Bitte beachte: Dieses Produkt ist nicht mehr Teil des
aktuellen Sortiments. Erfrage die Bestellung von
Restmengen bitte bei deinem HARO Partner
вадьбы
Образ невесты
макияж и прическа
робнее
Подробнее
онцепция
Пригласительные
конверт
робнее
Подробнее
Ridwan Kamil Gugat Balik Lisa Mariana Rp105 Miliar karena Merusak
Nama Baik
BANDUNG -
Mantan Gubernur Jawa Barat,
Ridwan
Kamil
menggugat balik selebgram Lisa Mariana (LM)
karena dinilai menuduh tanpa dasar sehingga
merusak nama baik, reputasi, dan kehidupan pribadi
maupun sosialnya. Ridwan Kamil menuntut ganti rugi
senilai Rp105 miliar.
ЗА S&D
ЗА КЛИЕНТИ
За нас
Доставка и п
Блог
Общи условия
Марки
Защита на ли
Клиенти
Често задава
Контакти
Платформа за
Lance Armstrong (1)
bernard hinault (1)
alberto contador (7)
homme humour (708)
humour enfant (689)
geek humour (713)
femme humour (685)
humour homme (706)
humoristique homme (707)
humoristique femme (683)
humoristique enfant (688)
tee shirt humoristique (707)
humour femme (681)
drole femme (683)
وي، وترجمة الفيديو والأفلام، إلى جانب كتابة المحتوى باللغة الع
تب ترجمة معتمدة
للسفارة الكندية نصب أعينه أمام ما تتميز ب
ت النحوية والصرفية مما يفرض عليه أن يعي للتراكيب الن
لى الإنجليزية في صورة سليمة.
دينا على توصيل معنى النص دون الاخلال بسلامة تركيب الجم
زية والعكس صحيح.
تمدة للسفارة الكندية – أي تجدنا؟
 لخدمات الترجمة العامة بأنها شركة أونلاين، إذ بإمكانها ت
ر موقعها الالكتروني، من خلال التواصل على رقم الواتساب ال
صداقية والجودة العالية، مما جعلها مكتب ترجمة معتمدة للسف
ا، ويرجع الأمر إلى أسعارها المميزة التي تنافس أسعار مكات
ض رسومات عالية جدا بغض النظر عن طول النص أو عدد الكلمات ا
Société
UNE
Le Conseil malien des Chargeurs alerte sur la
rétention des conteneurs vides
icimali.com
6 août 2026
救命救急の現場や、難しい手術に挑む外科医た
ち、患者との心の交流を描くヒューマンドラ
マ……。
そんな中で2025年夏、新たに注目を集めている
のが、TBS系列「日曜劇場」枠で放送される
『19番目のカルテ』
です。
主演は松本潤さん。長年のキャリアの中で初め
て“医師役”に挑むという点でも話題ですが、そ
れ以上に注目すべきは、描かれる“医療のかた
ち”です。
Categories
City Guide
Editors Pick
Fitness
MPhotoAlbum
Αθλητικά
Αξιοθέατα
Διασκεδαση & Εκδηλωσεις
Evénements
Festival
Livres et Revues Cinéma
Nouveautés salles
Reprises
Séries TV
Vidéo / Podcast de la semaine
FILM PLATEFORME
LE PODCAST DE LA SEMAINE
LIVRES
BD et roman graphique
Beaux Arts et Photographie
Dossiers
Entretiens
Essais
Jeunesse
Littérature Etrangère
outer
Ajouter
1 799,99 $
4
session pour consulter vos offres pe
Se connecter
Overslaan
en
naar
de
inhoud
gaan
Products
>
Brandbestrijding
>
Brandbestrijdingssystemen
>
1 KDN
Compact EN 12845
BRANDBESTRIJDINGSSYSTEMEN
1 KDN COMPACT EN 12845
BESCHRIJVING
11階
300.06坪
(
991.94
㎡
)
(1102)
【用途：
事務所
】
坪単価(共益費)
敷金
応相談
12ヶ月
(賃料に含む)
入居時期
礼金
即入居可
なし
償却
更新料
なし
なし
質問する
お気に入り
#####
WORK INSTRUCTIONS => Repeat the records above line by line, from the first line through the line that contains "drole femme (683)".

ANSWER TO THIS PROBLEM =>
Bitte beachte: Dieses Produkt ist nicht mehr Teil des
aktuellen Sortiments. Erfrage die Bestellung von
Restmengen bitte bei deinem HARO Partner
вадьбы
Образ невесты
макияж и прическа
робнее
Подробнее
онцепция
Пригласительные
конверт
робнее
Подробнее
Ridwan Kamil Gugat Balik Lisa Mariana Rp105 Miliar karena Merusak
Nama Baik
BANDUNG -
Mantan Gubernur Jawa Barat,
Ridwan
Kamil
menggugat balik selebgram Lisa Mariana (LM)
karena dinilai menuduh tanpa dasar sehingga
merusak nama baik, reputasi, dan kehidupan pribadi
maupun sosialnya. Ridwan Kamil menuntut ganti rugi
senilai Rp105 miliar.
ЗА S&D
ЗА КЛИЕНТИ
За нас
Доставка и п
Блог
Общи условия
Марки
Защита на ли
Клиенти
Често задава
Контакти
Платформа за
Lance Armstrong (1)
bernard hinault (1)
alberto contador (7)
homme humour (708)
humour enfant (689)
geek humour (713)
femme humour (685)
humour homme (706)
humoristique homme (707)
humoristique femme (683)
humoristique enfant (688)
tee shirt humoristique (707)
humour femme (681)
drole femme (683)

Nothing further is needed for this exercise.